As well as the physical wellbeing of your staff, it's also important to consider their mental health. Communicating with your team to make sure they are coping during an unsettling time is essential and you should also have appropriate measures in place for any staff returning from furlough.

Communication has been a key theme of the coronavirus crisis. Consumers will remember the brands that kept them updated during lockdown. Now is the time to build on that, providing regular updates, explaining how you will be operating safely and continuing to have open conversations.

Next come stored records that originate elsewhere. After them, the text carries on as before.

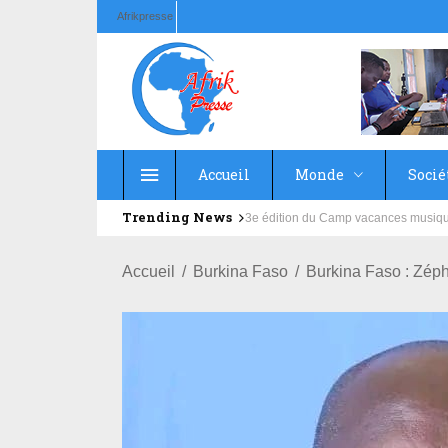
Afrikpresse
Accueil
Monde
Socié
Trending News
Education : la fédération de la Rus
Accueil
Burkina Faso
Burkina Faso : Zéph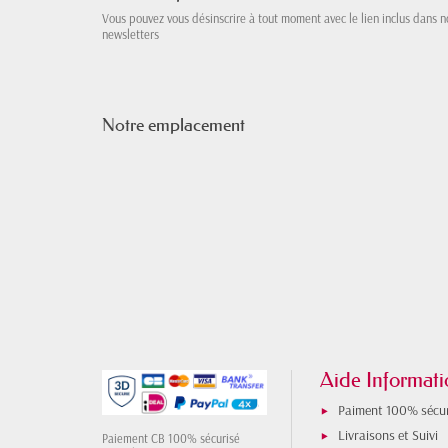
Vous pouvez vous désinscrire à tout moment avec le lien inclus dans n
newsletters
Notre emplacement
Aide Informati
Paiment 100% sécur
Livraisons et Suivi
Paiement CB 100% sécurisé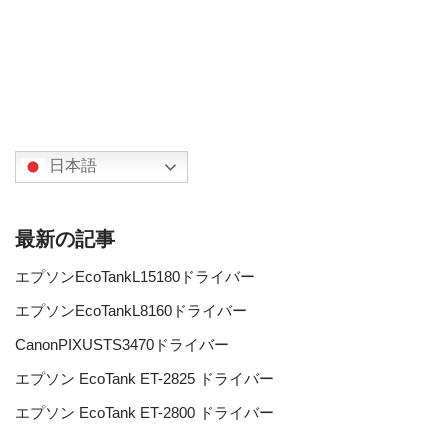
日本語
最新の記事
エプソンEcoTankL15180ドライバー
エプソンEcoTankL8160ドライバー
CanonPIXUSTS3470ドライバー
エプソン EcoTank ET-2825 ドライバー
エプソン EcoTank ET-2800 ドライバー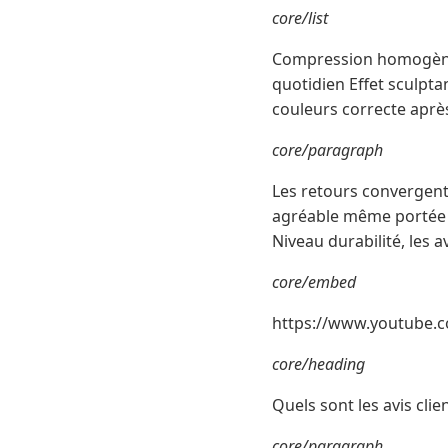
core/list
Compression homogène a
quotidien Effet sculpta
couleurs correcte aprè
core/paragraph
Les retours convergent 
agréable même portée plu
Niveau durabilité, les a
core/embed
https://www.youtube
core/heading
Quels sont les avis clie
core/paragraph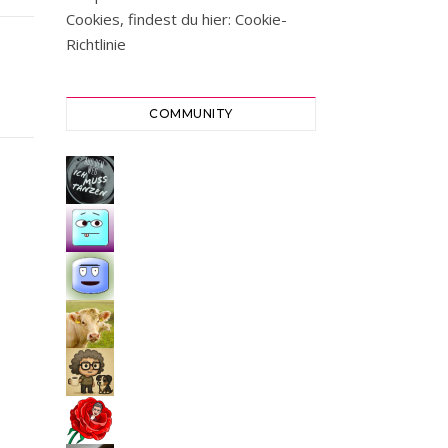
Cookies, findest du hier:
Cookie-
Richtlinie
COMMUNITY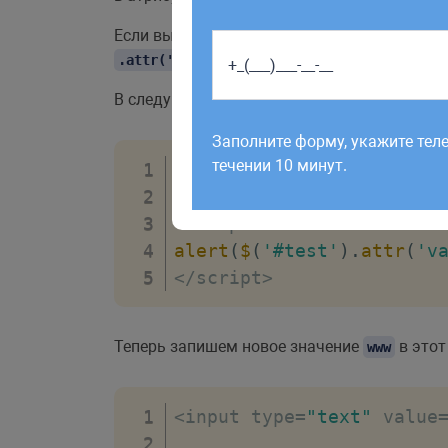
Если вызывать
с одним параметром
.attr()
мы получим значение атри
.attr('value')
В следующем примере мы получаем инпут 
Работаем по будням с 9:00 до 1
отправленные в выходные, об
Заполните форму, укажите тел
рабочий день до 12:00.
течении 10 минут.
<
input type
=
"text"
 value
<
script
>
alert
(
$
(
'#test'
)
.
attr
(
'v
<
/
script
>
Теперь запишем новое значение
в этот
www
<
input type
=
"text"
 value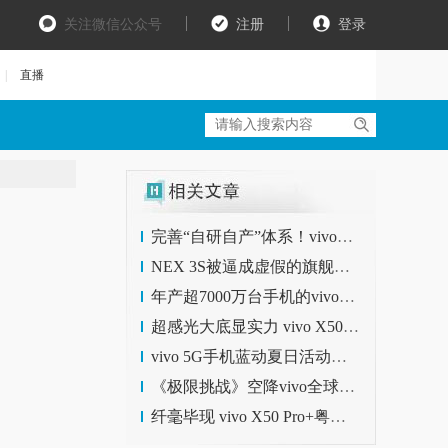
关注微信公众号
注册
登录
|
直播
完善“自研自产”体系！vivo新智能制造中心，为中国智造提气
NEX 3S被逼成虚假的旗舰？vivo真•旗舰X50 Pro+评测
年产超7000万台手机的vivo制造中心，竟比公园还美？
超感光大底显实力 vivo X50 Pro+秀水族馆暗光样张
vivo 5G手机蓝动夏日活动正式开启 X50系列火爆销售中
《极限挑战》空降vivo全球总部，快来看看什么叫别人家的办公室
纤毫毕现 vivo X50 Pro+粤剧样张显影像旗舰实力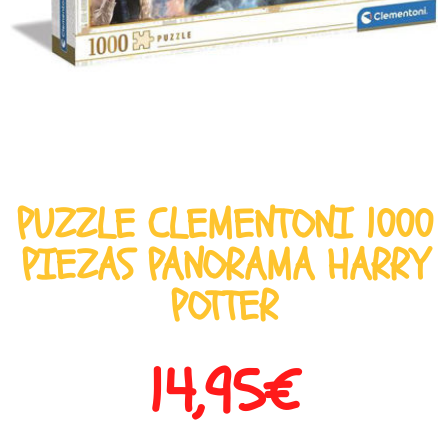
PUZZLE CLEMENTONI 1000
PIEZAS PANORAMA HARRY
POTTER
14,95
€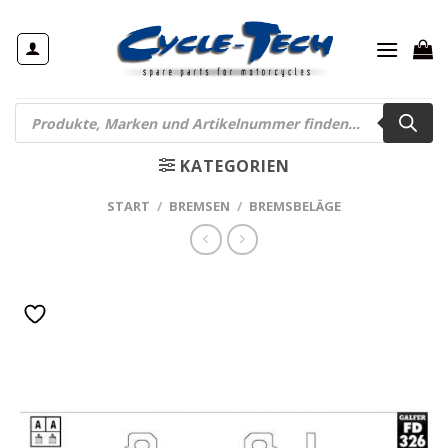
Zum
Inhalt
springen
Products
search
KATEGORIEN
START
/
BREMSEN
/
BREMSBELÄGE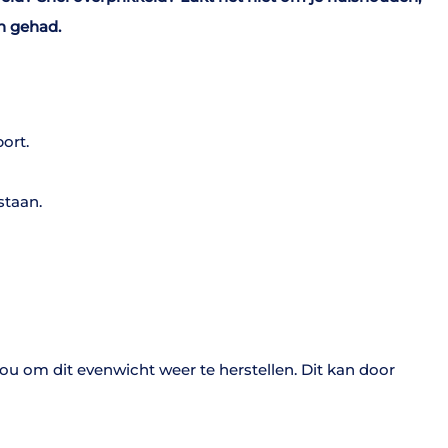
n gehad.
ort.
staan.
jou om dit evenwicht weer te herstellen. Dit kan door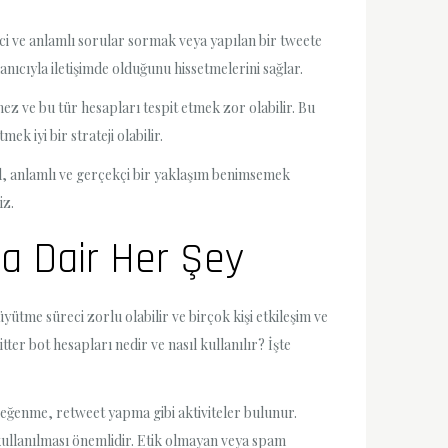
ici ve anlamlı sorular sormak veya yapılan bir tweete
lanıcıyla iletişimde olduğunu hissetmelerini sağlar.
ez ve bu tür hesapları tespit etmek zor olabilir. Bu
 iyi bir strateji olabilir.
al, anlamlı ve gerçekçi bir yaklaşım benimsemek
iz.
a Dair Her Şey
yütme süreci zorlu olabilir ve birçok kişi etkileşim ve
er bot hesapları nedir ve nasıl kullanılır? İşte
beğenme, retweet yapma gibi aktiviteler bulunur.
kullanılması önemlidir. Etik olmayan veya spam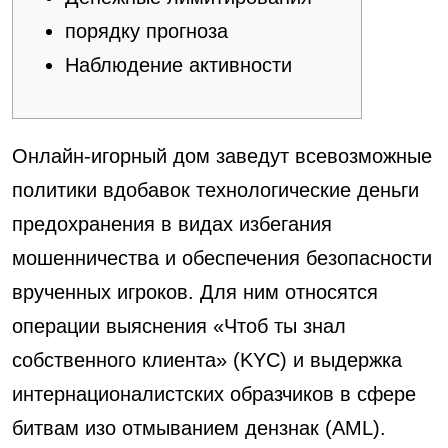
порядку прогноза
Наблюдение активности
Онлайн-игорный дом заведут всевозможные
политики вдобавок технологические деньги
предохранения в видах избегания
мошенничества и обеспечения безопасности
врученных игроков. Для ним относятся
операции выяснения «Чтоб ты знал
собственного клиента» (KYC) и выдержка
интернационалистских образчиков в сфере
битвам изо отмыванием дензнак (AML).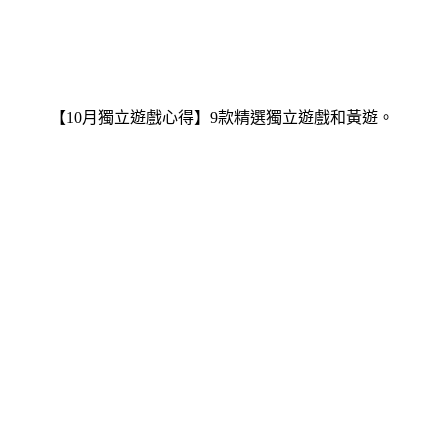
【10月獨立遊戲心得】9款精選獨立遊戲和黃遊。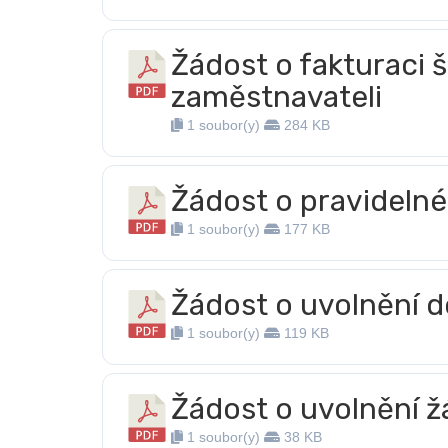
Žádost o fakturaci š
zaměstnavateli
1 soubor(y)
284 KB
Žádost o pravidelné
1 soubor(y)
177 KB
Žádost o uvolnění d
1 soubor(y)
119 KB
Žádost o uvolnění ž
1 soubor(y)
38 KB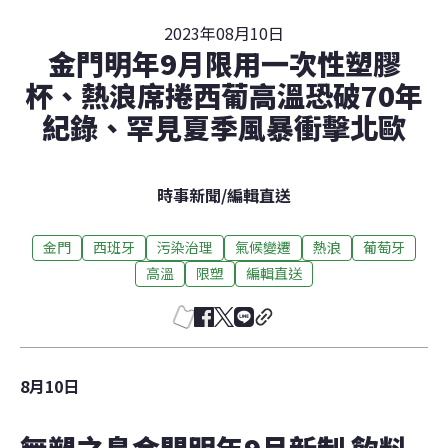
2023年08月10日
金門明年9月限用一次性塑膠
杯、熱浪席捲西葡高溫恐破70年
紀錄、罕見夏季風暴衝擊北歐
時事新聞
/
編輯直送
金門
西班牙
污染治理
氣候變遷
熱浪
葡萄牙
高溫
限塑
編輯直送
8月10日
無塑之島金門明年9月新制 飲料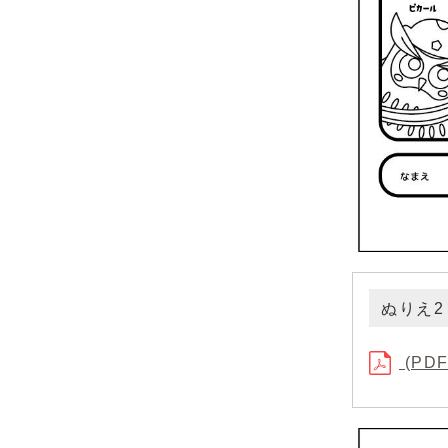
ぬりえ
(PDF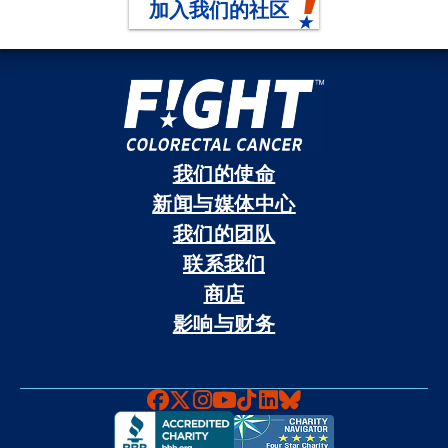
加入我们的社区
我们的使命
新闻与媒体中心
我们的团队
联系我们
商店
影响与财务
Faceboook
X
Instagram
YouTube
TikTok
LinkedIn
Bluesky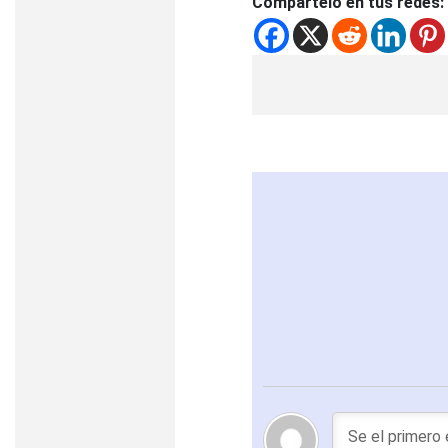
Compártelo en tus redes: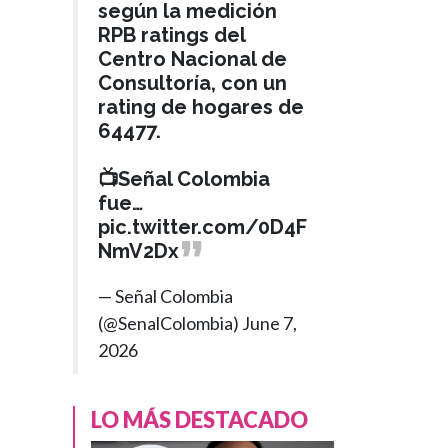
según la medición
RPB ratings del
Centro Nacional de
Consultoría, con un
rating de hogares de
64477.
📺Señal Colombia
fue…
pic.twitter.com/0D4F
NmV2Dx
— Señal Colombia
(@SenalColombia)
June 7,
2026
LO MÁS DESTACADO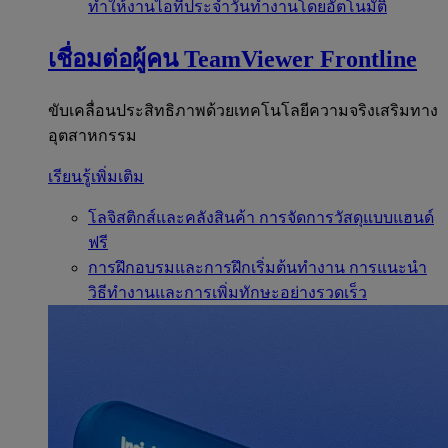
ทำให้งานไอทีประจำวันทำงานโดยอัตโนมัติ
เชื่อมต่อผู้คน
TeamViewer Frontline
ขับเคลื่อนประสิทธิภาพด้วยเทคโนโลยีความจริงเสริมทาง
อุตสาหกรรม
เรียนรู้เพิ่มเติม
โลจิสติกส์และคลังสินค้า
การจัดการวัสดุแบบแฮนด์
ฟรี
การฝึกอบรมและการฝึกเริ่มต้นทำงาน
การแนะนำ
วิธีทำงานและการเพิ่มทักษะอย่างรวดเร็ว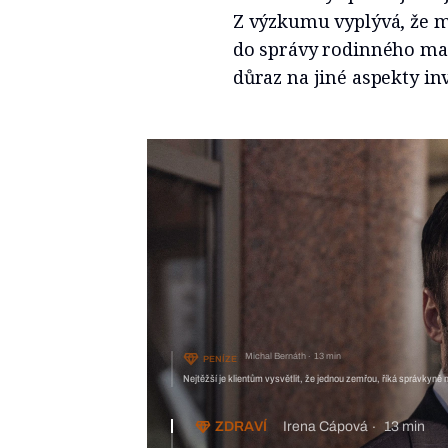
Z výzkumu vyplývá, že m
do správy rodinného maj
důraz na jiné aspekty inv
Michal Bernáth
13 min
PENÍZE
Nejtěžší je klientům vysvětlit, že jednou zemřou, říká správkyně m
ZDRAVÍ
Irena Cápová
13 min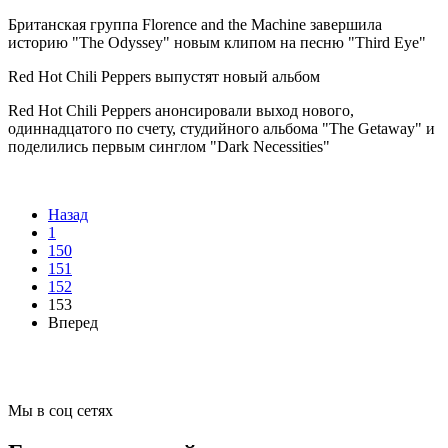
Британская группа Florence and the Machine завершила
историю "The Odyssey" новым клипом на песню "Third Eye"
Red Hot Chili Peppers выпустят новый альбом
Red Hot Chili Peppers анонсировали выход нового,
одиннадцатого по счету, студийного альбома "The Getaway" и
поделились первым синглом "Dark Necessities"
Назад
1
150
151
152
153
Вперед
Мы в соц сетях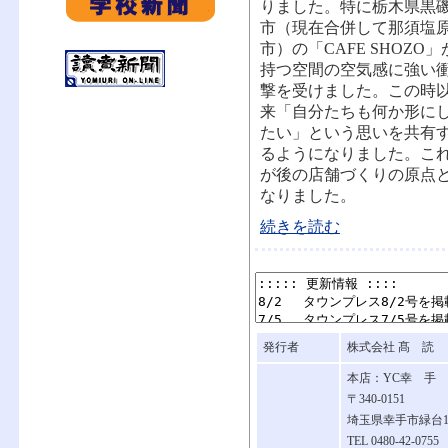
りました。特に栃木県黒
市（現在合併して那須塩
市）の「CAFE SHOZO」
持つ空間の空気感に強い
撃を受けました。この時
来「自分たちも何か形に
たい」という思いを共有
るようになりました。こ
が後の店舗づくりの原点
なりました。
続きを読む
発行者
株式会社 髙 読
本店：YC幸 手
〒340-0151
埼玉県幸手市緑台1-7
TEL 0480-42-0755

Since the property market reopened on May 13, the signs so far are very positive. Lots of pent-up demand has been released and it’s expected that thousands of transactions which were in the pipeline before lockdown will now go through. 

Agents should take advantage of this surge in activity by boosting marketing campaigns, including targeted email sends, Facebook ads, blogs and phone calls and emails to check in with prospects.

A key part of your role over the next few months is rebuilding consumer confidence in the property market. While being honest and transparent, it’s also crucial for you to share positive news and be on hand to discuss clients’ concerns about the 'new normal' and how this affects transactions.

Finally, as lockdown measures continue to be eased, it's a time to think about what we’ve learned during this unprecedented period and how any positives could be put into practice moving forward.

Whether some of your team are more effective working from home, or virtual viewings have been a huge success, now is the time to embrace change. Identifying new-found efficiencies can help agencies to become leaner as we move into a post Covid-19 world.